▸ **How to complete this task**: The records below must be written out exactly, with every picture left behind.

▸ **Input material**:

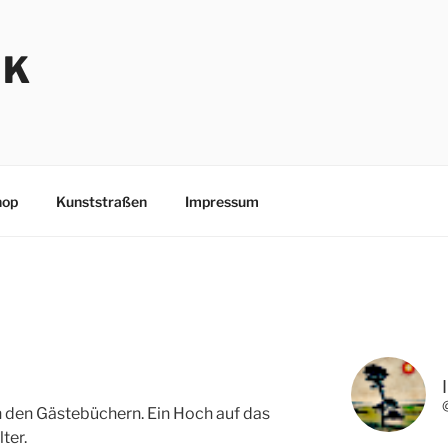
NK
hop
Kunststraßen
Impressum
 den Gästebüchern. Ein Hoch auf das
ter.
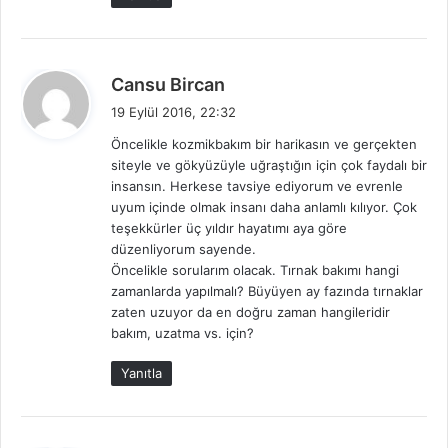
i
:
d
Cansu Bircan
e
19 Eylül 2016, 22:32
d
Öncelikle kozmikbakım bir harikasın ve gerçekten
i
siteyle ve gökyüzüyle uğraştığın için çok faydalı bir
k
insansın. Herkese tavsiye ediyorum ve evrenle
i
uyum içinde olmak insanı daha anlamlı kılıyor. Çok
:
teşekkürler üç yıldır hayatımı aya göre
düzenliyorum sayende.
Öncelikle sorularım olacak. Tırnak bakımı hangi
zamanlarda yapılmalı? Büyüyen ay fazında tırnaklar
zaten uzuyor da en doğru zaman hangileridir
bakım, uzatma vs. için?
Yanıtla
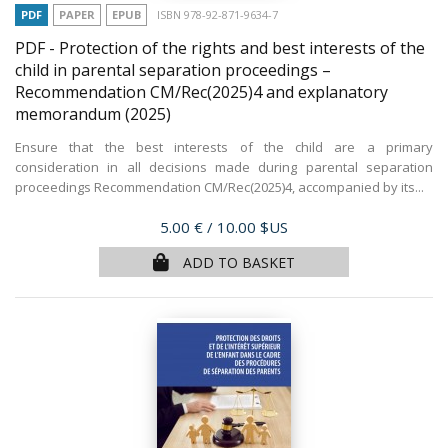
PDF
PAPER
EPUB
ISBN 978-92-871-9634-7
PDF - Protection of the rights and best interests of the
child in parental separation proceedings –
Recommendation CM/Rec(2025)4 and explanatory
memorandum
(2025)
Ensure that the best interests of the child are a primary
consideration in all decisions made during parental separation
proceedings Recommendation CM/Rec(2025)4, accompanied by its...
Price
5.00 €
/ 10.00 $US
ADD TO BASKET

▸ **The answer**:
NK
hop
Kunststraßen
Impressum
 den Gästebüchern. Ein Hoch auf das
ter.
i
:
d
Cansu Bircan
e
19 Eylül 2016, 22:32
d
Öncelikle kozmikbakım bir harikasın ve gerçekten
i
siteyle ve gökyüzüyle uğraştığın için çok faydalı bir
k
insansın. Herkese tavsiye ediyorum ve evrenle
i
uyum içinde olmak insanı daha anlamlı kılıyor. Çok
:
teşekkürler üç yıldır hayatımı aya göre
düzenliyorum sayende.
Öncelikle sorularım olacak. Tırnak bakımı hangi
zamanlarda yapılmalı? Büyüyen ay fazında tırnaklar
zaten uzuyor da en doğru zaman hangileridir
bakım, uzatma vs. için?
Yanıtla
PDF
PAPER
EPUB
ISBN 978-92-871-9634-7
PDF - Protection of the rights and best interests of the
child in parental separation proceedings –
Recommendation CM/Rec(2025)4 and explanatory
memorandum
(2025)
Ensure that the best interests of the child are a primary
consideration in all decisions made during parental separation
proceedings Recommendation CM/Rec(2025)4, accompanied by its...
Price
5.00 €
/ 10.00 $US
ADD TO BASKET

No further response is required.